Nel corso dell’incontro c’è stato chi ha preso la strada del “testo minore” (Levrini), chi quello della parodia dell“improvvisazione” alla Cage (Cornia), chi ha raccontato di uomini e cani (Maccari), chi di lunghe passeggiate con il nonno (Minzoni), chi ha collezionato frasi fatte e luoghi comuni (Albani), chi ha raccontato la storia vera di un personaggio realmente esistito di Celati (Monti)… Storie semplici, spesso divertenti, a volte malinconiche a cui, è vero, è mancata forse ciò che Cavazzoni aveva auspicato già nel corso del primo incontro del 30 ottobre dell’anno scorso: una teatralizzazione, uno “spettacolino” che avrebbe dato più “contentezza”, come dice Celati. Prove statiche di un teatro ambulante che potrebbe essere lo sbocco naturale di questi racconti naturali. Forse…

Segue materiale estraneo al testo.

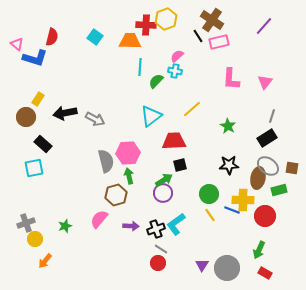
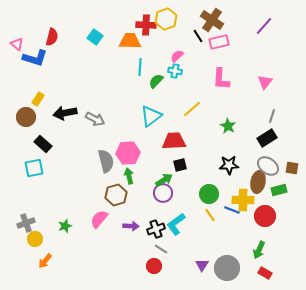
pink L-shape at (231, 79): moved 10 px left
brown ellipse at (258, 178): moved 4 px down
red circle at (158, 263): moved 4 px left, 3 px down
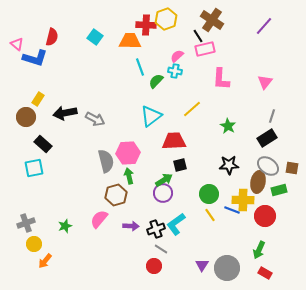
pink rectangle at (219, 42): moved 14 px left, 7 px down
cyan line at (140, 67): rotated 24 degrees counterclockwise
yellow circle at (35, 239): moved 1 px left, 5 px down
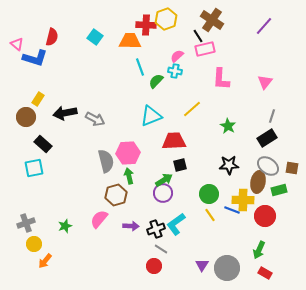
cyan triangle at (151, 116): rotated 15 degrees clockwise
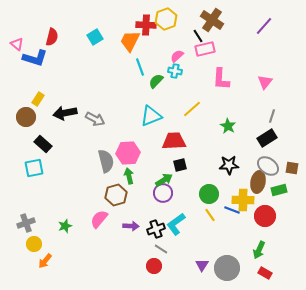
cyan square at (95, 37): rotated 21 degrees clockwise
orange trapezoid at (130, 41): rotated 65 degrees counterclockwise
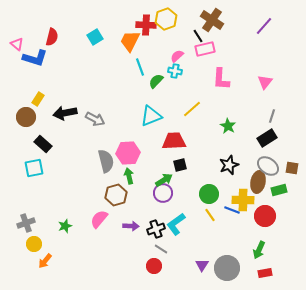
black star at (229, 165): rotated 18 degrees counterclockwise
red rectangle at (265, 273): rotated 40 degrees counterclockwise
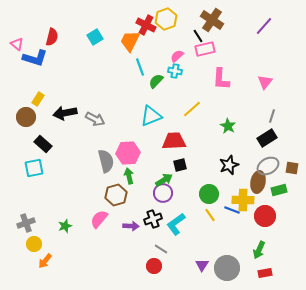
red cross at (146, 25): rotated 24 degrees clockwise
gray ellipse at (268, 166): rotated 65 degrees counterclockwise
black cross at (156, 229): moved 3 px left, 10 px up
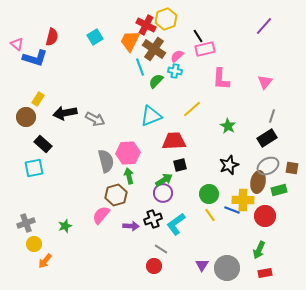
brown cross at (212, 20): moved 58 px left, 29 px down
pink semicircle at (99, 219): moved 2 px right, 4 px up
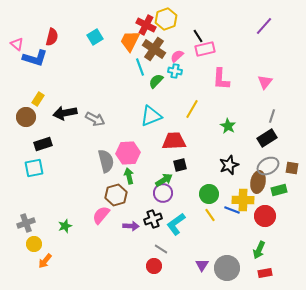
yellow line at (192, 109): rotated 18 degrees counterclockwise
black rectangle at (43, 144): rotated 60 degrees counterclockwise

Comunque un po’ di arte varia c’è stata: le fotografie “deartisticizzate” di Zaffagnini, ad esempio, e le esecuzioni musicali di Fadanelli alla viola, dal blues a Bach.Personalmente avrei voluto più Bach che raccontini, un confronto tra il racconto e la tradizione romanzesca. Ma la parola “romanzo” sembra bandita da Spazzavento. Incute terrore o disgusto. A parte Nardon e Cenini, che hanno letto alcuni brani tratti dai loro ultimi lavori, non credo che fossero presenti molte persone che pensassero a Gombrowicz o a Juan Carlos Onetti.
C’è molto epigonismo nel romanzo italiano contemporaneo. È vero. Ma ce n’è molto anche in Spazzavento. Forse questa è un’altra ragione per cui i temi lanciati da Cavazzoni sono caduti nel vuoto: il malfatto, la descolarizzazione dei classici, l’esplorazione dell’impubblicabile.
Non proprio nel vuoto, se ricordo bene. Verso la fine un giovanotto, fresco di laurea, ha cominciato confusamente a parlare di «canone» e «controcanone». In sostanza, se ho capito bene, la domanda era questa: «Voi che siete qui a Spazzavento e che leggete queste storie per lo più comiche e che non volete sentire parlare di letteratura, siete sicuri di non essere in procinto di creare un canone? Un canone anticanonico, ma pur sempre un canone?».
Ora, non so cosa Cavazzoni abbia intuito tra le parole del giovanotto, ma la discussione si è prolungata in modo non proprio necessario, a mio avviso. Forse Ermanno stava vivendo per la prima volta qualcosa che io stavo solo guardando. O forse io stavo vivendo per la prima volta qualcosa di completamente diverso da quello a cui molti partecipanti stavano solo assistendo.
Che cosa ha a che fare Spazzavento con il canone? E soprattutto con i sofismi logici sul controcanone? E cioè con uno degli avatar più triti e scolastici della critica accademica?
Questa domanda, e non le sue possibili risposte, dovrebbe essere il punto di partenza della riflessione immaginaria di Spazzavento. La sua terza volta.